America is and always has been a jingoistic country contemptuous of one group and country or another. And we label other nations tribal! The fact that we are comprised of people from all over world does not negate our tribalism or our bigotry though we tell ourselves it does. Trumps faux pas was that he did not stick to the acceptable racism; he was not talking about Middle Eastern or Muslim people, but Latinos and generic Africans. He did not get with the program; you can denigrate middle Eastern/ Muslim countries and people [ standard trope of right wing media] but only them.

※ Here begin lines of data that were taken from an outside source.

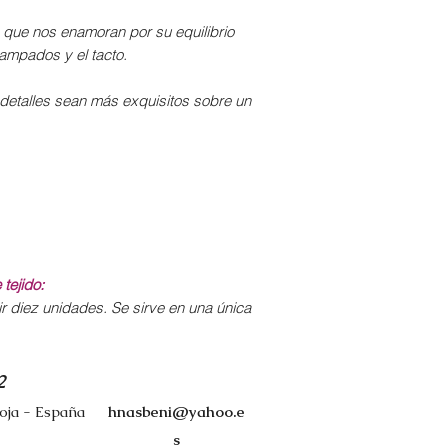
Planchado:
encoger.
Deslizar la planc
que nos enamoran por su equilibrio
Para un acabado pe
temperatura med
tampados y el tacto.
deshilachen, remat
Admite vapor.
s detalles sean más exquisitos sobre un
tejido:
r diez unidades. Se sirve en una única
2
ioja - España
hnasbeni@yahoo.e
s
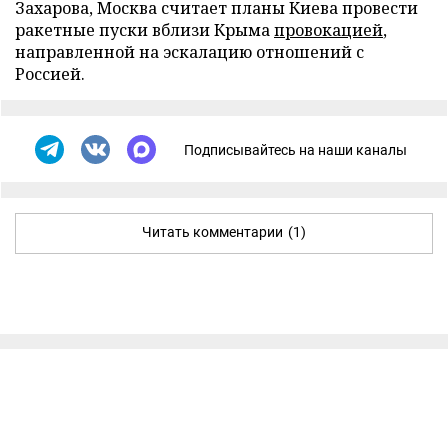
Захарова, Москва считает планы Киева провести
ракетные пуски вблизи Крыма
провокацией
,
направленной на эскалацию отношений с
Россией.
Подписывайтесь на наши каналы
Читать комментарии
(1)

Haitians are a different situation. Americans have always treated Haitians with contempt; remember the boat people sent back? Why such animus against Haitians? I am not sure but I suspect it is because Haitians are and have always been a politicized people. Left wing politicized people, that is. And the last thing right wing Americans want are left wing immigrants, who speak French/ Creole, not English or for that matter Spanish. no less.

James Haraldson
6 years 11 months ago

The blatantly false accusations of racist comments by America’s editors are all too believable. America magazine has a long history of antagonistic hysteria towards anyone popularly perceived as a threat to mythologies of progressive moral superiority, including its contrived ridiculous unfounded claim that Trump defended white supremacists marching in Charlottesville. He never did any such thing. There is such a thing as the Eighth Commandment. While condemning the racists, Trump defended the peaceful contingent of demonstrators who did not want any civil war statues forcibly vandalized.
Even in the very same opening paragraph of the current editorial, comments are affirmed as certain then later identified as “reported.” Of course they don’t bother to mention the White House discussions about how specific corrupt governments in Haiti and Africa were sending criminals under immigration programs, in a similar fashion to Castro intentionally sending criminals to America in the seventies, a practice that was even condemned in America magazine at that time. But America magazine has become little more than just another publication of left wing hate.

Mike McDermott
6 years 11 months ago

Well said, James Haraldson. Racism is a serious sin, and I would suggest accusations of racism based on innuendo or hearsay are also serious sins of gossip and defamation. President Trump can be called many things, but racist is not one of them.

Vincent Gaglione
6 years 11 months ago

I don’t envy the Jesuit editors of America magazine. If I am to believe the comments here, they are leftwing, Commie sycophants hellbent on destroying USA culture and values with exaggerated liberal Catholic viewpoints! I think that sums up pretty much what I read here. Who would want such opprobrium for expressing a point of view?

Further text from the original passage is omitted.